Design Templates for Education Made Easy by UMD Startup

Design Templates for Education Made Easy by UMD Startup

Design Templates for Education Made Easy by UMD Startup

A University of Maryland startup has created a web application that provides design templates for users ranging from high school students to professionals like engineers, fashion designers, and architects.

Users can access a large, personalized library of designs based on their needs and create and maintain an electronic portfolio of their work—all using an Engineering Design Process Portfolio Scoring Rubric (or EDPPSR).

CredentialED grew out of a group working on developing a potential model for an Advanced Placement (AP) course for engineering. The startup is now working on creating MyDesign, a web application that can enable students to work on their design projects, store and share them as an electronic portfolio.

Research Associate Professor Leigh Abts in the Fischell Department of Bioengineering at UMD spearheaded the project and is now CEO of the startup.

He said that over the last ten years, he has been involved in a national effort to create a potential AP course for engineering. The team worked on developing an opportunity for students to get project-based learning experiences inside and outside classrooms.

“An advanced placement that included engineering might be of value to students and to the academic process as a whole,” he said.

The whole idea was to develop a simple way of making the design process cater to a wide audience, especially for high school students.

“Engineers use design, architects use design, fashion designers use it,” Abts pointed out. “Everything you do—when you cook, you design your meal. We use the design process for everything. That’s the idea of this web application.”

CredentialED’s MyDesign web-based app uses icons and other simple formats to convert rubric, and can be used on iPad or iPhone.

The MyDesign app offers various design templates. The first ‘alpha’ prototype for MyDesign, developed with the help of funding from the National Science Foundation (NSF), is now ready for initial testing.

“It’s a model that we are using to get user inputs,” said Abts. “As a person identifies interest in a particular design, our intent is to provide a personalized library of applications so they can produce the design as a sketch or on a 3D printer, or if they want to add it to their e-portfolio.”

The design projects are appropriate to a person’s level of education and interest.

The MyDesign app would allow users to makes use of Autodesk and Google Sketch apps to design their work and save it to a portfolio or send it to print.

One such portfolio is designed and maintained by Project Lead the Way or PLTW. The e-portfolio was also framed by the EDPPSR Rubric and is open to all users at www.innovationportal.org. The PLTW e-portfolio enables students to create and maintain electronic portfolios of their work. PLTW is in 4,000 high schools in the United States.

Innovationportal.org now has 29,000 users including students from seventh grade all the way to graduate school submitting their projects.
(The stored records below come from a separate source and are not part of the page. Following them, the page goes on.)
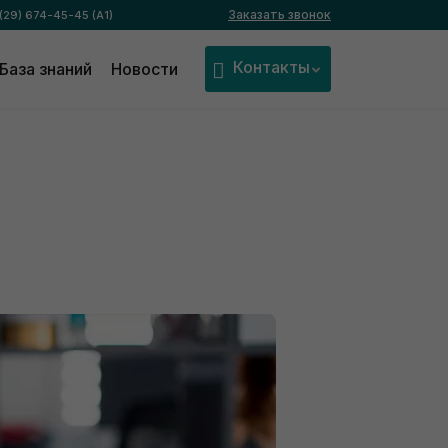
Заказать звонок
(29) 674-45-45 (А1)
Контакты
База знаний
Новости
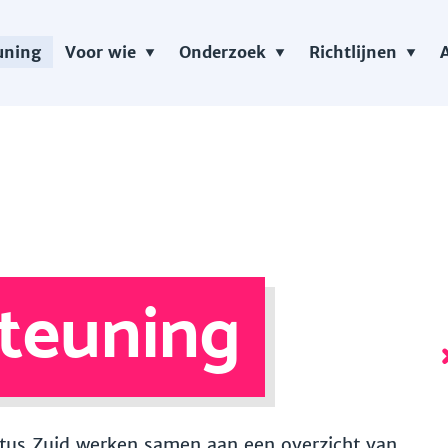
uning
Voor wie
Onderzoek
Richtlijnen
teuning
 Vitus Zuid werken samen aan een overzicht van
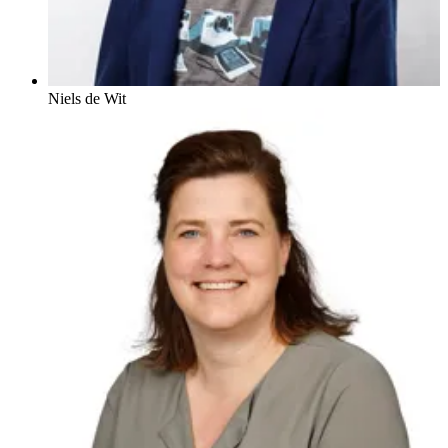
Niels de Wit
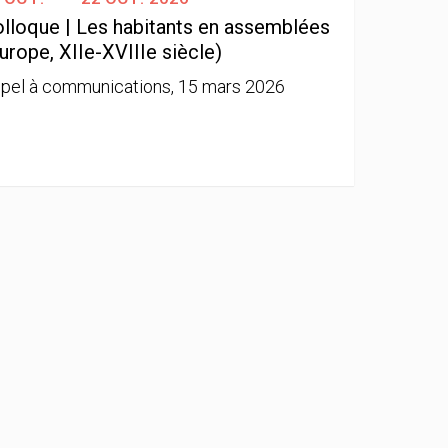
lloque | Les habitants en assemblées
urope, XIIe-XVIIIe siècle)
pel à communications, 15 mars 2026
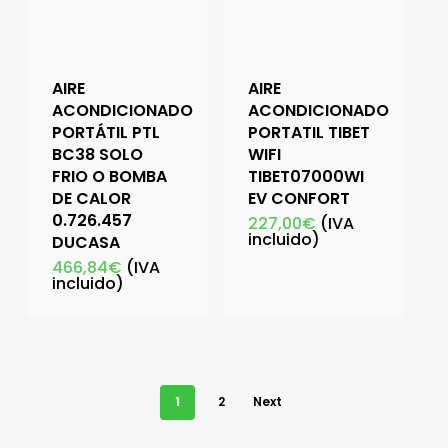
AIRE
AIRE
ACONDICIONADO
ACONDICIONADO
PORTÁTIL PTL
PORTATIL TIBET
BC38 SOLO
WIFI
FRIO O BOMBA
TIBET07000WI
DE CALOR
EV CONFORT
0.726.457
227,00
€
(IVA
incluido)
DUCASA
466,84
€
(IVA
incluido)
1
2
Next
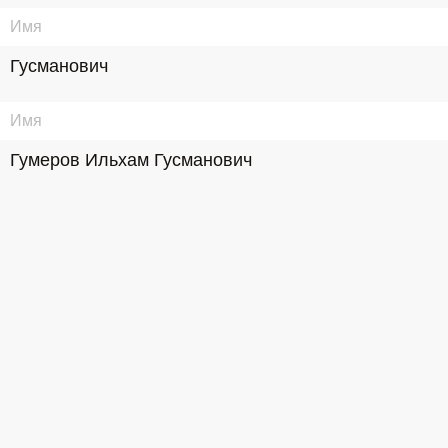
Имя
Гусманович
Имя
Гумеров Ильхам Гусманович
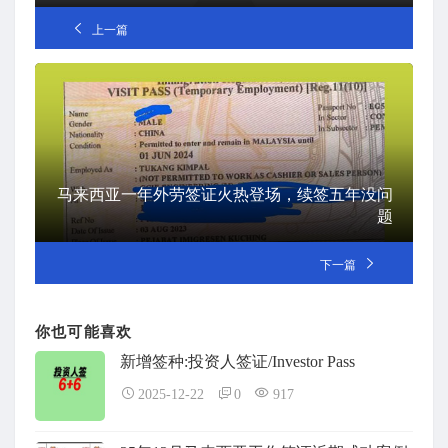
上一篇
马来西亚一年外劳签证火热登场，续签五年没问
题
下一篇
你也可能喜欢
新增签种:投资人签证/Investor Pass
2025-12-22
0
917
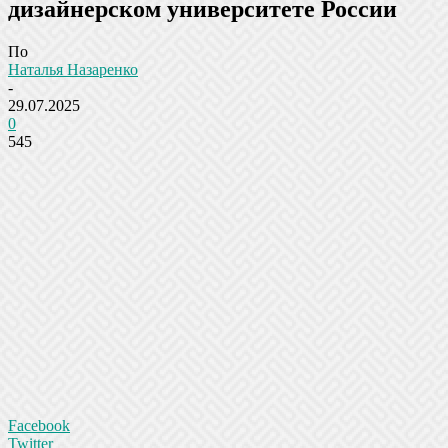
дизайнерском университете России
По
Наталья Назаренко
-
29.07.2025
0
545
Facebook
Twitter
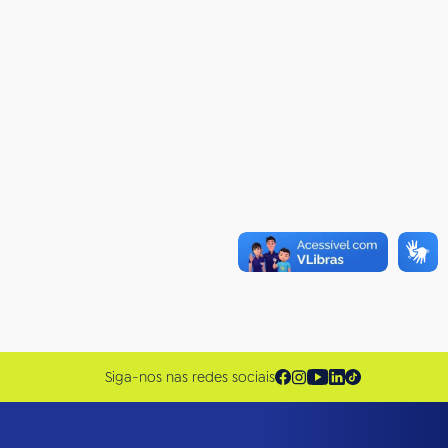
Siga-nos nas redes sociais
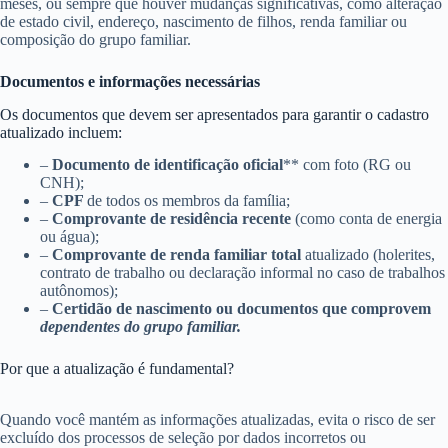
meses, ou sempre que houver mudanças significativas, como alteração
de estado civil, endereço, nascimento de filhos, renda familiar ou
composição do grupo familiar.
Documentos e informações necessárias
Os documentos que devem ser apresentados para garantir o cadastro
atualizado incluem:
–
Documento de identificação oficial
** com foto (RG ou
CNH);
–
CPF
de todos os membros da família;
–
Comprovante de residência recente
(como conta de energia
ou água);
–
Comprovante de renda familiar total
atualizado (holerites,
contrato de trabalho ou declaração informal no caso de trabalhos
autônomos);
–
Certidão de nascimento ou documentos que comprovem
dependentes do grupo familiar.
Por que a atualização é fundamental?
Quando você mantém as informações atualizadas, evita o risco de ser
excluído dos processos de seleção por dados incorretos ou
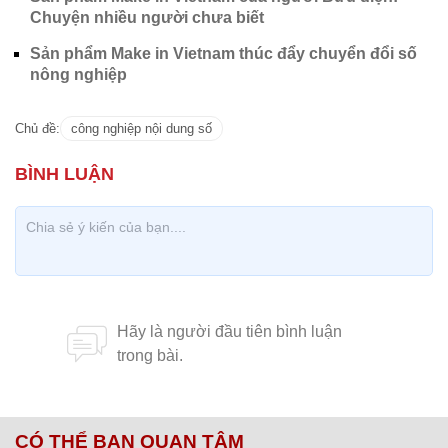
Chuyện nhiều người chưa biết
Sản phẩm Make in Vietnam thúc đẩy chuyển đổi số
nông nghiệp
Chủ đề:
công nghiệp nội dung số
CÓ THỂ BẠN QUAN TÂM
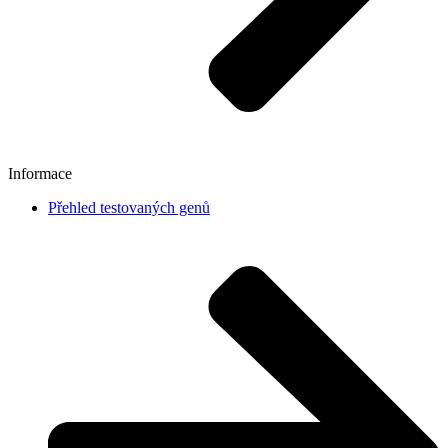
Informace
Přehled testovaných genů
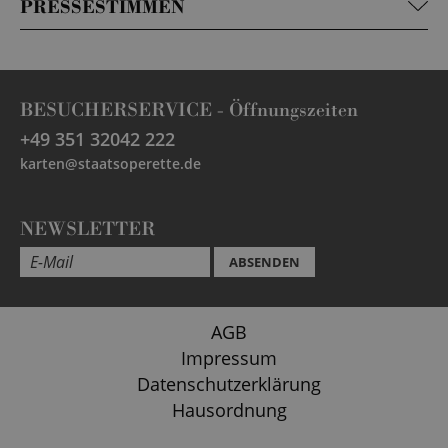
PRESSESTIMMEN
BESUCHERSERVICE -
Öffnungszeiten
+49 351 32042 222
karten@staatsoperette.de
NEWSLETTER
ABSENDEN
AGB
Impressum
Datenschutzerklärung
Hausordnung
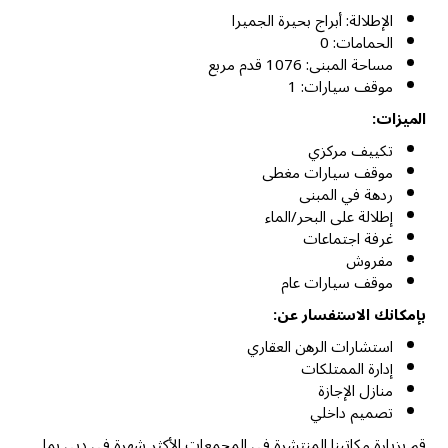
الإطلالة: أبراج بحيرة الجميرا
الحمامات: 0
مساحة المبنى: 1076 قدم مربع
موقف سيارات: 1
الميزات:
تكييف مركزي
موقف سيارات مغطى
ردهة في المبنى
إطلالة على البحر/الماء
غرفة اجتماعات
مفروش
موقف سيارات عام
بإمكانك الاستفسار عن:
استشارات الرهن العقاري
إدارة الممتلكات
منازل الإجازة
تصميم داخلي
قم بزيارة مكاتبنا المنتشرة في المجمعات الأكثر شهرة في دبي بما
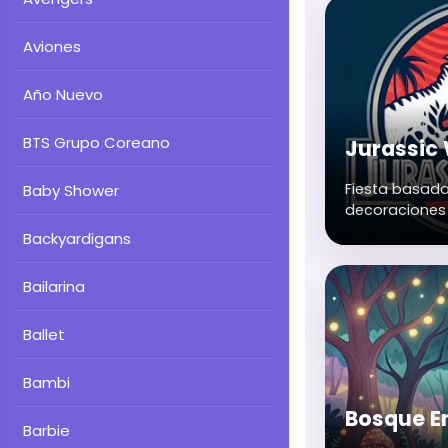
Aviones
Año Nuevo
BTS Grupo Coreano
Jurassic
Fiesta basada
Baby Shower
decoraciones 
tecnología.
Backyardigans
Bailarina
Ballet
Bambi
Bosque E
Barbie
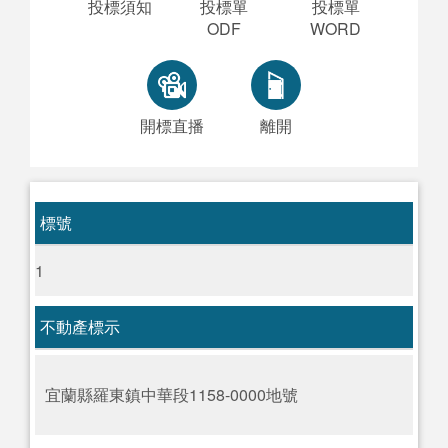
投標須知
投標單
投標單
ODF
WORD
開標直播
離開
標號
1
不動產標示
宜蘭縣羅東鎮中華段1158-0000地號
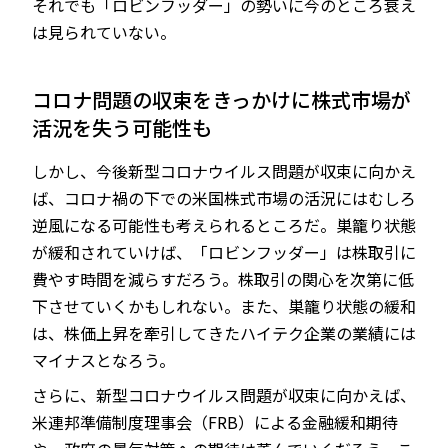
それでも「ロビンフッダー」の勢いに今のところ衰え
は見られていない。
コロナ問題の収束をきっかけに株式市場が
活況を失う可能性も
しかし、今後新型コロナウイルス問題が収束に向かえ
ば、コロナ禍の下での米国株式市場の活況にはむしろ
逆風になる可能性も考えられるところだ。巣籠り状態
が緩和されていけば、「ロビンフッダー」は株取引に
費やす時間を減らすだろう。株取引の関心を次第に低
下させていくかもしれない。また、巣籠り状態の緩和
は、株価上昇を牽引してきたハイテク企業の業績には
マイナスとなろう。
さらに、新型コロナウイルス問題が収束に向かえば、
米連邦準備制度理事会（FRB）による金融緩和期待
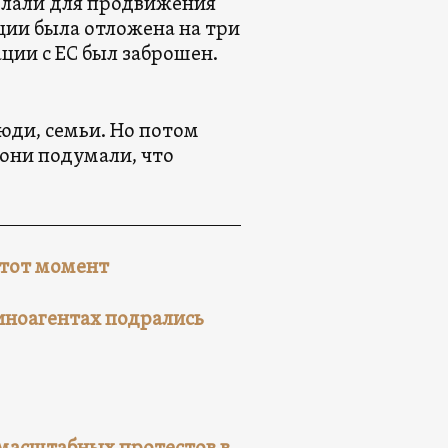
елали для продвижения
ации была отложена на три
ации с ЕС был заброшен.
юди, семьи. Но потом
 они подумали, что
 этот момент
 иноагентах подрались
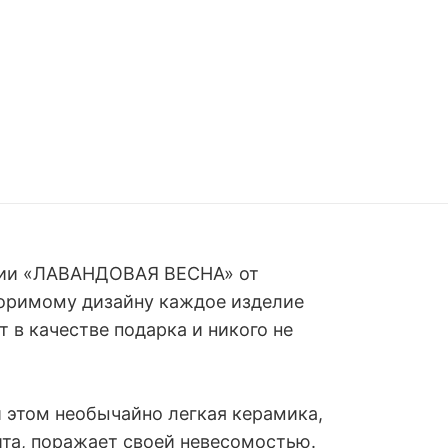
серии «ЛАВАНДОВАЯ ВЕСНА» от
торимому дизайну каждое изделие
 в качестве подарка и никого не
и этом необычайно легкая керамика,
ита, поражает своей невесомостью.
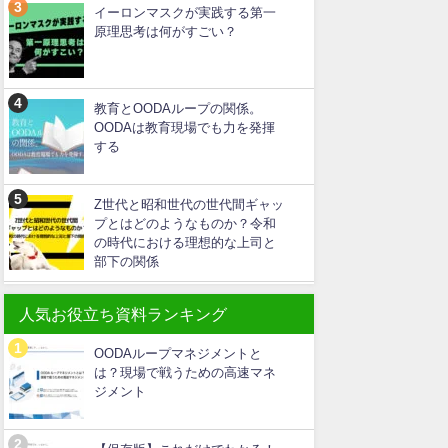
イーロンマスクが実践する第一
原理思考は何がすごい？
教育とOODAループの関係。
OODAは教育現場でも力を発揮
する
Z世代と昭和世代の世代間ギャッ
プとはどのようなものか？令和
の時代における理想的な上司と
部下の関係
人気お役立ち資料ランキング
OODAループマネジメントと
は？現場で戦うための高速マネ
ジメント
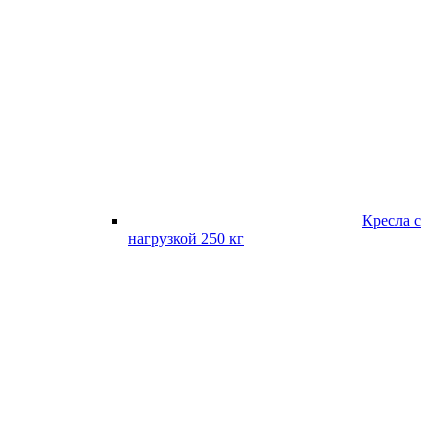
Кресла с
нагрузкой 250 кг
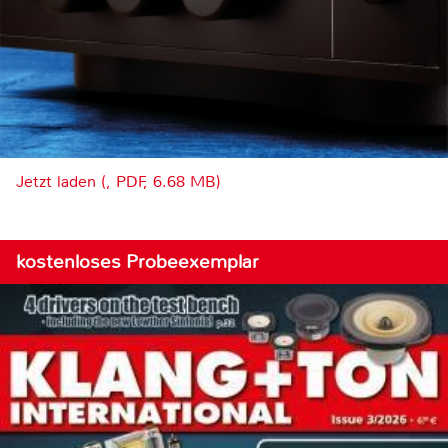
Jetzt laden (, PDF, 6.68 MB)
kostenloses Probeexemplar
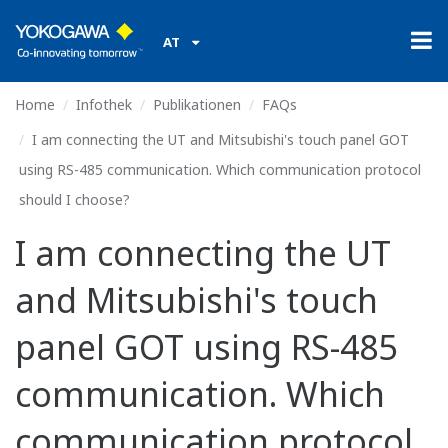
AT
Home
Infothek
Publikationen
FAQs
I am connecting the UT and Mitsubishi's touch panel GOT
using RS-485 communication. Which communication protocol
should I choose?
I am connecting the UT
and Mitsubishi's touch
panel GOT using RS-485
communication. Which
communication protocol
UMD, supported by members of the CredentialED team, has just received NSF funding to train teachers to use the Rubric, Innovation Portal and MyDesign in their classroom. In fact, public schools in Prince George’s County and Montgomery County in Maryland are set to try it under a recently awarded NSF grant. UMD is already in a partnership with Morgan State University to help work with students and teachers.

“Teachers will be trained to work with children in the classroom on their design projects using MyDesign and upoload their projects into the InnovationPortal,” Abts said.

CredentialED worked with various entities at UMD, including the A. James Clark School of Engineering, which provided resources for them to hire engineering students who helped build the software prototype, icon concepts, and develop the look and feel of the app. They also worked with professional engineers supported by the NSF.

UMD’s College of Education worked to develop a professional development model to support and train teachers in school districts, Abts said. He said that UMD’s Office of Technology Commercialization has also been very helpful.

“Alla McCoy and her team at the Office of Technology Commercialization has helped us develop strategies on patents we need to file, to help us understand what the resources at the university are, to gain access to resources, and to put together proposals to apply for Maryland state support,” he said.

Abts hopes that in 12 to 18 months, CredentialED will have the data from prototype testing in schools across Maryland and other states. “Hopefully within five years, we will have several hundreds of thousands of users,” he said.